The sun does rise in the east and Prospero says his dawn chant, the deep, magic words rolling from his mouth. The air feels shivery, and Miranda shivers although it is warm, and the lid on the smoke-trickling metal bowl that hangs from a chain she holds shivers, too. The goat tugs at the rope, its mouth opening and closing, opening and closing.

Master—Prospero—takes out his knife. “Hold it fast, lad,” he says to me, and I do. I hold the goat by its curling horns, lifting its head toward the sky and holding it in place to show its throat. Its tongue sticks out.

Prospero goes to one side of the goat, and flash, waah! He cuts its throat open. Blood comes out hard and fast, one, two, three, then slower. The goat’s legs go crumplety-crumple under it and it sags heavy, its horns sliding in my hands. I catch it and lower it gently to the stones. Some of its blood gets on my hands. The fear goes out of its eyes, and they are empty like glass.

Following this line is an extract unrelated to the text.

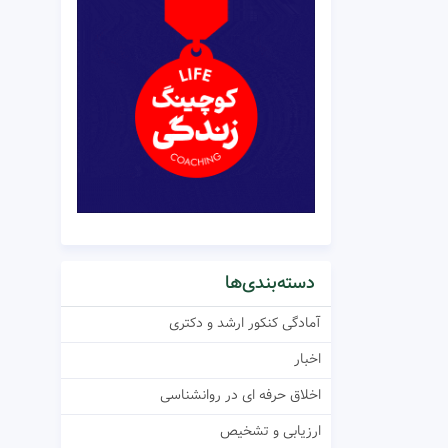
دسته‌بندی‌ها
آمادگی کنکور ارشد و دکتری
اخبار
اخلاق حرفه ای در روانشناسی
ارزیابی و تشخیص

Now Master wipes his knife on the goat’s rough white hair, leaving smears of red. He puts away the knife and lifts the lid of the smoking bowl, puts herbs and things on the coals. He takes the chain from Miranda and begins to swing the bowl around, leaving trails of strong-smelling smoke like streaks of clouds in the air, and begins to make his long prayer.

This is the part I remember from when he did free Ariel that is so very long, only it is the sun that Master prays to this time, and it is all, oh, Lord Sun who is so wonderful, oh, Lord Sun who is called this thing and that thing and another thing, oh, Lord Sun who is the light of the world, I ask you this, I ask you that, oh, Lord Sun, hear me, hear me, hear me.

All the while the creepity feeling is shouting at me to go, go, go, go to the high place and look!

But even if I did dare, I would not leave Miranda. It is the longest time I have been near her since that day. Master is not looking at us, he is looking toward the sun, waving his staff and his bowl around, making his prayer.

Behind his back, Miranda and I look sideways at each other again. She is so near, I could touch her hand; only mine are bloody.

I love you, I say to her with my eyes.

She gives me a scared little nod. I love you, too, her eyes say.